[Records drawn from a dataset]
*-*-*
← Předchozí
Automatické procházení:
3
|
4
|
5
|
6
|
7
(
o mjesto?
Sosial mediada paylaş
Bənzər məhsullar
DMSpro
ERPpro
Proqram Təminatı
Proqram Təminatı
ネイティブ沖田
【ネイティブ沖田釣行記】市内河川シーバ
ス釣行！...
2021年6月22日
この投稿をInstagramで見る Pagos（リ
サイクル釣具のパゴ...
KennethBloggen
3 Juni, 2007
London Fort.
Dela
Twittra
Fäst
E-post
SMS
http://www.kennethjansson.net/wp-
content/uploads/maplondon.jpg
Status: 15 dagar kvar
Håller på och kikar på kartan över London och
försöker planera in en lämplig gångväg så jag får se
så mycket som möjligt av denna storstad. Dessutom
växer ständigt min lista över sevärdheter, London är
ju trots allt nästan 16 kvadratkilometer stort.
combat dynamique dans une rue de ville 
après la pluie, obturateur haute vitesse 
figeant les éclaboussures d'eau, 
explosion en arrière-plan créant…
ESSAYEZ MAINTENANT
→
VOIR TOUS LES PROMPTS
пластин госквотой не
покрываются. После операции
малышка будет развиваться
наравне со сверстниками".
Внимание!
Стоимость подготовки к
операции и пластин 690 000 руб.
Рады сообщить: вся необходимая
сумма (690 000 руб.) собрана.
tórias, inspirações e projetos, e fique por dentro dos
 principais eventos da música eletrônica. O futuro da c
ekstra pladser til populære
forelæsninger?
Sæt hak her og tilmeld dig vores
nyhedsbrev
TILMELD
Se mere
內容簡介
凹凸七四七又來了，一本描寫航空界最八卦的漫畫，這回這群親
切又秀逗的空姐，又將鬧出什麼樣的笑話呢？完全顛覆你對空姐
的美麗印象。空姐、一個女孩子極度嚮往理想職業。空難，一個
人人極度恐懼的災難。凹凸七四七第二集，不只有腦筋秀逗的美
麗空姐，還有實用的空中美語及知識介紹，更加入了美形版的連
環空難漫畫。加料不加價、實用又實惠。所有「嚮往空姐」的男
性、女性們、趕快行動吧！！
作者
*-*-*
**ABOUT THIS EXERCISE:** Write the entries above out again, unchanged and complete.

**TASK ANSWER:**
← Předchozí
Automatické procházení:
3
|
4
|
5
|
6
|
7
(
o mjesto?
Sosial mediada paylaş
Bənzər məhsullar
DMSpro
ERPpro
Proqram Təminatı
Proqram Təminatı
ネイティブ沖田
【ネイティブ沖田釣行記】市内河川シーバ
ス釣行！...
2021年6月22日
この投稿をInstagramで見る Pagos（リ
サイクル釣具のパゴ...
KennethBloggen
3 Juni, 2007
London Fort.
Dela
Twittra
Fäst
E-post
SMS
http://www.kennethjansson.net/wp-
content/uploads/maplondon.jpg
Status: 15 dagar kvar
Håller på och kikar på kartan över London och
försöker planera in en lämplig gångväg så jag får se
så mycket som möjligt av denna storstad. Dessutom
växer ständigt min lista över sevärdheter, London är
ju trots allt nästan 16 kvadratkilometer stort.
combat dynamique dans une rue de ville 
après la pluie, obturateur haute vitesse 
figeant les éclaboussures d'eau, 
explosion en arrière-plan créant…
ESSAYEZ MAINTENANT
→
VOIR TOUS LES PROMPTS
пластин госквотой не
покрываются. После операции
малышка будет развиваться
наравне со сверстниками".
Внимание!
Стоимость подготовки к
операции и пластин 690 000 руб.
Рады сообщить: вся необходимая
сумма (690 000 руб.) собрана.
tórias, inspirações e projetos, e fique por dentro dos
 principais eventos da música eletrônica. O futuro da c
ekstra pladser til populære
forelæsninger?
Sæt hak her og tilmeld dig vores
nyhedsbrev
TILMELD
Se mere
內容簡介
凹凸七四七又來了，一本描寫航空界最八卦的漫畫，這回這群親
切又秀逗的空姐，又將鬧出什麼樣的笑話呢？完全顛覆你對空姐
的美麗印象。空姐、一個女孩子極度嚮往理想職業。空難，一個
人人極度恐懼的災難。凹凸七四七第二集，不只有腦筋秀逗的美
麗空姐，還有實用的空中美語及知識介紹，更加入了美形版的連
環空難漫畫。加料不加價、實用又實惠。所有「嚮往空姐」的男
性、女性們、趕快行動吧！！
作者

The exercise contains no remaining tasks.